O futebol dos EUA passou décadas buscando coerência. Tem algo melhor EUA
eu soum 1993, a Federação de Futebol dos Estados Unidos concedeu um contrato a Rinus Michel. Mas o padrinho holandês do Total Football, canalizado através de seu avatar em campo Johan Cruyff, não foi nomeado para treinar a seleção nacional nem treinar ninguém.
A essa altura, Michel, que havia comandado o Los Angeles Aztecs da Liga Norte-Americana de Futebol em 1979 e 1980, já havia recusado duas vezes a oportunidade de comandar a seleção masculina dos Estados Unidos. Uma vez, em 1983, quando entraria, desastrosamente, na NASL como Team America. e mais uma vez em 1991, quando nomeado para substituir Bora Milutinović.
Hank Steinbrecher, secretário-geral da federação, tinha agora outra coisa em mente.
Ele enviou Michelle, junto com sua esposa, em uma viagem de três meses pelos Estados Unidos. Então, uma das principais mentes do esporte iria relatar o que encontrou. “Ele disse: ‘Bem, Hank, você tem um problema. Você é um continente; você não é um país'”, lembrou o falecido Steinbrecher quando falei com ele. Para meu livro sobre a história da USMNT. “’O futebol que você joga em Los Angeles é muito diferente do futebol que você joga no Maine por causa do clima. O futebol que você joga em Chicago é muito diferente de Miami.’ Ele foi cristalino.”
Michel também observou que a federação holandesa – cuja seleção ele treinou quatro vezes – aceitou laranja Na final da Copa do Mundo de 1974 e na conquista do Campeonato Europeu de 1988, houve uma abordagem unificada de jogo e treinamento que se estendeu ao futebol de base.
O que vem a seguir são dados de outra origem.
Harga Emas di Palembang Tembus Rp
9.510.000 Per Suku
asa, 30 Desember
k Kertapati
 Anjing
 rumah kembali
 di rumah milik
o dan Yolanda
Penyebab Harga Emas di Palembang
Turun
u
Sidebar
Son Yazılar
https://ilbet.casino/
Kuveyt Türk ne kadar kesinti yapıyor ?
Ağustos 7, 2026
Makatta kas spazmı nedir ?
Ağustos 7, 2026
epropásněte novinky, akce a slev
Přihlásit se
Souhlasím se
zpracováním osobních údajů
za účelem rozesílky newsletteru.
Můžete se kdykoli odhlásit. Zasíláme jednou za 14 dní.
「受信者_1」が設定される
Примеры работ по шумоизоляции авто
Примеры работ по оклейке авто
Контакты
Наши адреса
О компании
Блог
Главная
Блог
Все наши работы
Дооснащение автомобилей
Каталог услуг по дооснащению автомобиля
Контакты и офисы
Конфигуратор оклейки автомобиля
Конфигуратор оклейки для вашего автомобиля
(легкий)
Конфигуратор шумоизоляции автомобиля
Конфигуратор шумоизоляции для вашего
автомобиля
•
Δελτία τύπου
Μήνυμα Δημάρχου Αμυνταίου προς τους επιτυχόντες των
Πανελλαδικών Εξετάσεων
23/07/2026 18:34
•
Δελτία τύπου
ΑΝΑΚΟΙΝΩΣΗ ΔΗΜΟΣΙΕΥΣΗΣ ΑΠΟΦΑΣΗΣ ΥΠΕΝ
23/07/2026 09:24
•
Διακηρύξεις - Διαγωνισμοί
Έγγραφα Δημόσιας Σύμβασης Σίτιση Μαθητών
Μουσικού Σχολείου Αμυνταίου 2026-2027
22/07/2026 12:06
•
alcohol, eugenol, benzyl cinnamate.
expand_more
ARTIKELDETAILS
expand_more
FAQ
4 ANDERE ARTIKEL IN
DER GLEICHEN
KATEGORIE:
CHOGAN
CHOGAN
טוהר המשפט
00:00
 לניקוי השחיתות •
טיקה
O relatório Michels, que parece ter-se perdido no tempo, foi seguido por outro escrito pelo técnico português Carlos Queiroz, que criou um plano para implementar tal filosofia. Queiroz defendeu, criando um centro de formação nacional como incubadora do talento e do pensamento do futebol nacional, seguido dos regionais. Essa percepção deu origem ao Projeto 2010, que no início de 1999 abrigou a Seleção Nacional Masculina Sub-17 em uma residência de tempo integral em Bradenton, Flórida. O campo de Bradenton funcionou por 18 anos e produziu 33 jogadores seniores da seleção nacional – alimentando a ascensão da USMNT no início dos anos 2000 e fornecendo os atuais Christian Pulis, Christian Pulis e TT. Weston Mackenzie – uma taxa de sucesso extraordinariamente elevada em comparação com outras fábricas nacionais de talentos deste tipo.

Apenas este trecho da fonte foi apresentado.